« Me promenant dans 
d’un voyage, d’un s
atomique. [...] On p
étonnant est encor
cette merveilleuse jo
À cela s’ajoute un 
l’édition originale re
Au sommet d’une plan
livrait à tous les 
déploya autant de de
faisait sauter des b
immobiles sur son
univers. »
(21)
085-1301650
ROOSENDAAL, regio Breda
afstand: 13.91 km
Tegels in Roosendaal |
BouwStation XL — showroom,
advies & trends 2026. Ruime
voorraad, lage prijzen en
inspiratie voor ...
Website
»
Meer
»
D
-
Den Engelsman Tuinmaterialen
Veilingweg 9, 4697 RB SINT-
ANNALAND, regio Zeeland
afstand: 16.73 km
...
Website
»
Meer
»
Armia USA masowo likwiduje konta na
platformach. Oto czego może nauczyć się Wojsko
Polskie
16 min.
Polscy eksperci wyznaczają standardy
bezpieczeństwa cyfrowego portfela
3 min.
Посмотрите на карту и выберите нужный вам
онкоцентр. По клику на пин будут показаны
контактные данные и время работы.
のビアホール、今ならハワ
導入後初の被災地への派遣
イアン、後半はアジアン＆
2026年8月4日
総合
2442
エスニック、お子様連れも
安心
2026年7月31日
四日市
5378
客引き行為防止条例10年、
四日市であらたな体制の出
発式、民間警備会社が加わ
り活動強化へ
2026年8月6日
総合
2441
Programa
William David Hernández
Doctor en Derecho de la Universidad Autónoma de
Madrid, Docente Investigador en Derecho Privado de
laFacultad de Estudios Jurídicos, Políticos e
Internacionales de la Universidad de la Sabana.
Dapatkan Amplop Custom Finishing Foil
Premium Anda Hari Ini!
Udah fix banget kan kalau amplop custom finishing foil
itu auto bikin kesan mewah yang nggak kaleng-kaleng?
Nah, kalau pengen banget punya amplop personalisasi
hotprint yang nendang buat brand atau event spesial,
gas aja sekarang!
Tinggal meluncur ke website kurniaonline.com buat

****************************************

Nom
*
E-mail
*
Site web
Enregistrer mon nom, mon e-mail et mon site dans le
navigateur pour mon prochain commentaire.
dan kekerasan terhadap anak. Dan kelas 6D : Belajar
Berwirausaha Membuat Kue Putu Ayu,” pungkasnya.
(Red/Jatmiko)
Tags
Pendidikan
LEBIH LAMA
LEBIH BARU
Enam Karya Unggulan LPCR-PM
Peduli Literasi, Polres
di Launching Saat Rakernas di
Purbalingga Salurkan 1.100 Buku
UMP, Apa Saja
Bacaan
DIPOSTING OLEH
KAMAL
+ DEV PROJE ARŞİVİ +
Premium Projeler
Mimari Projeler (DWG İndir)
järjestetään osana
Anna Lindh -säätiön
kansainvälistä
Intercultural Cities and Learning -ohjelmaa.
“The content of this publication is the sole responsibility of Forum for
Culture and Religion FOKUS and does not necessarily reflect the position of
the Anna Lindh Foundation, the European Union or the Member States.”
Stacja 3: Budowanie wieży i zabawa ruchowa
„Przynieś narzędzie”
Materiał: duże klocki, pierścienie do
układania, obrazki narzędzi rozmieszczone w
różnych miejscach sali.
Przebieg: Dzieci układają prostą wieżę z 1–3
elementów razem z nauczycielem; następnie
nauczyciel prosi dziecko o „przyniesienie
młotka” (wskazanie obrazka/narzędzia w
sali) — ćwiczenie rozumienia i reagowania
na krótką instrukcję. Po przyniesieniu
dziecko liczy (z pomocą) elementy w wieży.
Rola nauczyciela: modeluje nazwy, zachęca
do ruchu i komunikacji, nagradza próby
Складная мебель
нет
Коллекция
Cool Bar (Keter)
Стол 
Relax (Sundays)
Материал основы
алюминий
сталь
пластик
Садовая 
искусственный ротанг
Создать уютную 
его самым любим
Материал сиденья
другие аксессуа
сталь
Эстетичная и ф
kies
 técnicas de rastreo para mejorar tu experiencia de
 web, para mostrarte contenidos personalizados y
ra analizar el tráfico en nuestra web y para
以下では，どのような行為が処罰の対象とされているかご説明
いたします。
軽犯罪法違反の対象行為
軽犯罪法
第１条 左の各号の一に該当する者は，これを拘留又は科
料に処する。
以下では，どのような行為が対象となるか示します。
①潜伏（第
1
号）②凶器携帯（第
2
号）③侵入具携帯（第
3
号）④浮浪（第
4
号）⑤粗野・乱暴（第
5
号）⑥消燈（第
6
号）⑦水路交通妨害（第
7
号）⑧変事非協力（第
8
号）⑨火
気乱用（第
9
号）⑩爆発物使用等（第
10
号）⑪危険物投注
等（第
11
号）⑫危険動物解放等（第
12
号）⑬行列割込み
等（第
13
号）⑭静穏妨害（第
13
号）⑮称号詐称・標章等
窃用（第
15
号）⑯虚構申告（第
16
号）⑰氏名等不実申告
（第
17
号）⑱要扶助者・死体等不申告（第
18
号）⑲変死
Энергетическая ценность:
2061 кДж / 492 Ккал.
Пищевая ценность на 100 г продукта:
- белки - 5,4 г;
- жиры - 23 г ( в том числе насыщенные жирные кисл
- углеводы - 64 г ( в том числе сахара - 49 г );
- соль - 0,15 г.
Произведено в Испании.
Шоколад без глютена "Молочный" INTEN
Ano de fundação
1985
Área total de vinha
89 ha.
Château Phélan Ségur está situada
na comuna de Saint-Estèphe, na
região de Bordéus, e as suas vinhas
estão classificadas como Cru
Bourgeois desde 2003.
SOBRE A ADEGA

****************************************

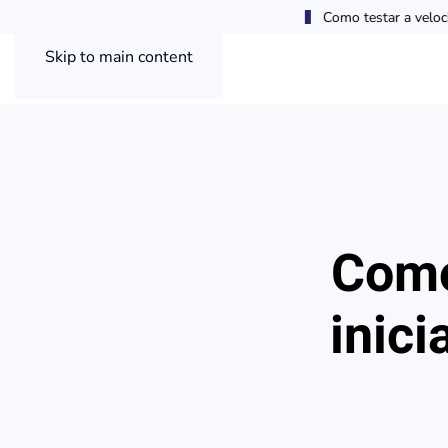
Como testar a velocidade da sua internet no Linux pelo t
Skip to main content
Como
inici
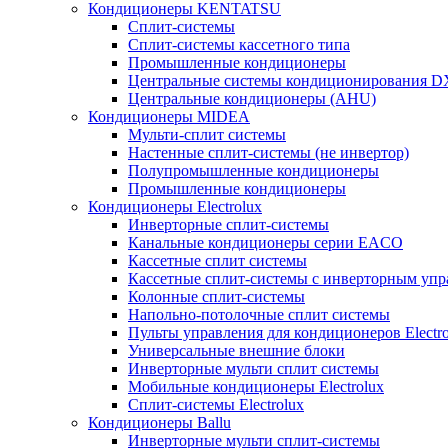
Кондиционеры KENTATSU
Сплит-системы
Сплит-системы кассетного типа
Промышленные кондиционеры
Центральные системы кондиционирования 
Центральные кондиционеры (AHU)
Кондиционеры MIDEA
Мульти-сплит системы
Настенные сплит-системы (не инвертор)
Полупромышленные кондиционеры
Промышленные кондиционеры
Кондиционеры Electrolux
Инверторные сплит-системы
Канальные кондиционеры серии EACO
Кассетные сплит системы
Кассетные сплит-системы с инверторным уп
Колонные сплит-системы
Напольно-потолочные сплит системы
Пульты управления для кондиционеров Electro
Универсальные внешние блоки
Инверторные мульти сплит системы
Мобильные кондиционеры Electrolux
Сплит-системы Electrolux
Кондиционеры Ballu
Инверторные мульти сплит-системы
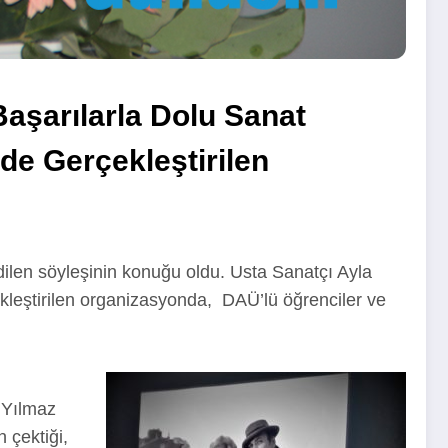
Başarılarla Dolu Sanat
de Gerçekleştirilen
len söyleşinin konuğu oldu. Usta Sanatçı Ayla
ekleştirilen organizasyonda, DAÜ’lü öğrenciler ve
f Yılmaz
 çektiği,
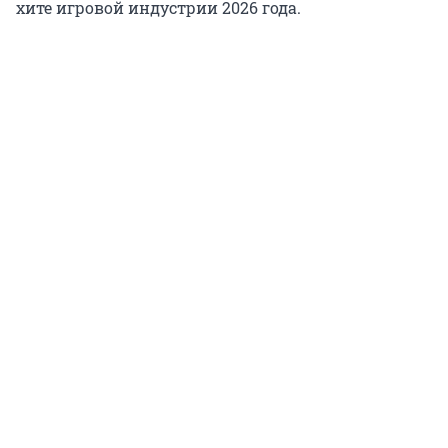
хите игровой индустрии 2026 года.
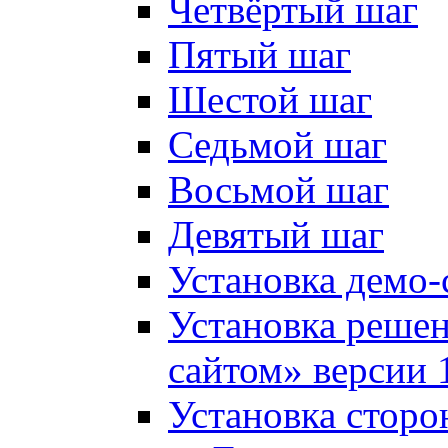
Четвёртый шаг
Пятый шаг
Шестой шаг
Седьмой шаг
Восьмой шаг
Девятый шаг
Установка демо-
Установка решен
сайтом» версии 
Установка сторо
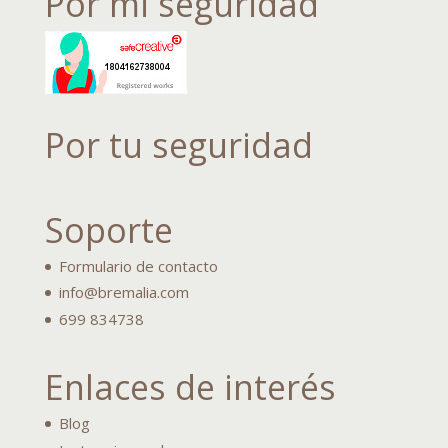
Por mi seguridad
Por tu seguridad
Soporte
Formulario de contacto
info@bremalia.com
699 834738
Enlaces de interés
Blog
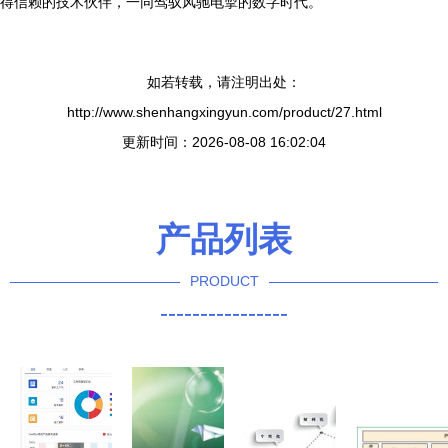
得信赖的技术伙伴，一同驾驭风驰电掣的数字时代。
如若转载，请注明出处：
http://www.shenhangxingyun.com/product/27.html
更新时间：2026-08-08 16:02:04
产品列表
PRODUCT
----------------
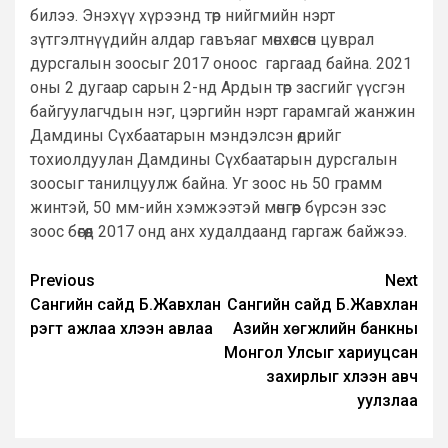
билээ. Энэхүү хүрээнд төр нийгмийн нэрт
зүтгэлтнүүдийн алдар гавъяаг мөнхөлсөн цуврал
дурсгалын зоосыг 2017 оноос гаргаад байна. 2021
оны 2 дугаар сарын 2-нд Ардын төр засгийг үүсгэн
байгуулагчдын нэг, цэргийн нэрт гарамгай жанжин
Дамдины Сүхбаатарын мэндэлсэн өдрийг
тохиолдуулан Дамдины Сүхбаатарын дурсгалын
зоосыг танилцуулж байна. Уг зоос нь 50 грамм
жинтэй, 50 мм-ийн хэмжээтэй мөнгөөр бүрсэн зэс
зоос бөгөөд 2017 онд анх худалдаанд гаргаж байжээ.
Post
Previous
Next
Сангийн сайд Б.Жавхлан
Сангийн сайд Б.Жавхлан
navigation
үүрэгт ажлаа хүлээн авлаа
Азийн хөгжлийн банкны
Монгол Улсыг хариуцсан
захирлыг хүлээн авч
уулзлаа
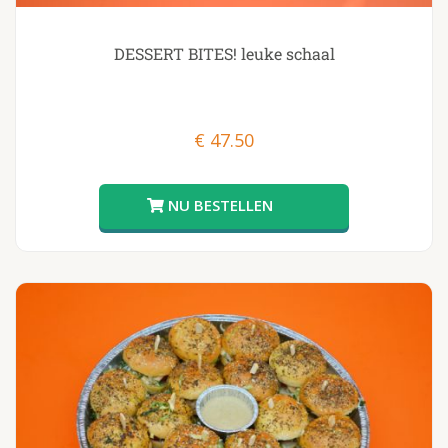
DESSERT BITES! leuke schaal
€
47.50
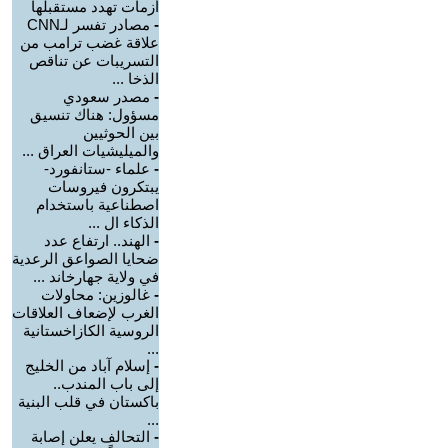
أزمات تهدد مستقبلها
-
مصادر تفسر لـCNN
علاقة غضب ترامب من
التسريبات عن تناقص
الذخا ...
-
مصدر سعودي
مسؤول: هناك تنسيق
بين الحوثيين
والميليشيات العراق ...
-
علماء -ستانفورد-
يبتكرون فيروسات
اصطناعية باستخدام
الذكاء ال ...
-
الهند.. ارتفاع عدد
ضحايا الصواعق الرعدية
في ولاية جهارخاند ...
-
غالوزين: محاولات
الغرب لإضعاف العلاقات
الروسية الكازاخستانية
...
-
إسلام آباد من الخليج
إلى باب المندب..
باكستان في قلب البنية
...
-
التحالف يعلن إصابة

****************************************

__Work to be completed__
Once you find the line with "livrait à tous les" in the entries above, output it and each line after it up to and including the line with "онкоцентр. По клику на пин будут показаны", and nothing else.

__Response for this exercise__
livrait à tous les 
déploya autant de de
faisait sauter des b
immobiles sur son
univers. »
(21)
085-1301650
ROOSENDAAL, regio Breda
afstand: 13.91 km
Tegels in Roosendaal |
BouwStation XL — showroom,
advies & trends 2026. Ruime
voorraad, lage prijzen en
inspiratie voor ...
Website
»
Meer
»
D
-
Den Engelsman Tuinmaterialen
Veilingweg 9, 4697 RB SINT-
ANNALAND, regio Zeeland
afstand: 16.73 km
...
Website
»
Meer
»
Armia USA masowo likwiduje konta na
platformach. Oto czego może nauczyć się Wojsko
Polskie
16 min.
Polscy eksperci wyznaczają standardy
bezpieczeństwa cyfrowego portfela
3 min.
Посмотрите на карту и выберите нужный вам
онкоцентр. По клику на пин будут показаны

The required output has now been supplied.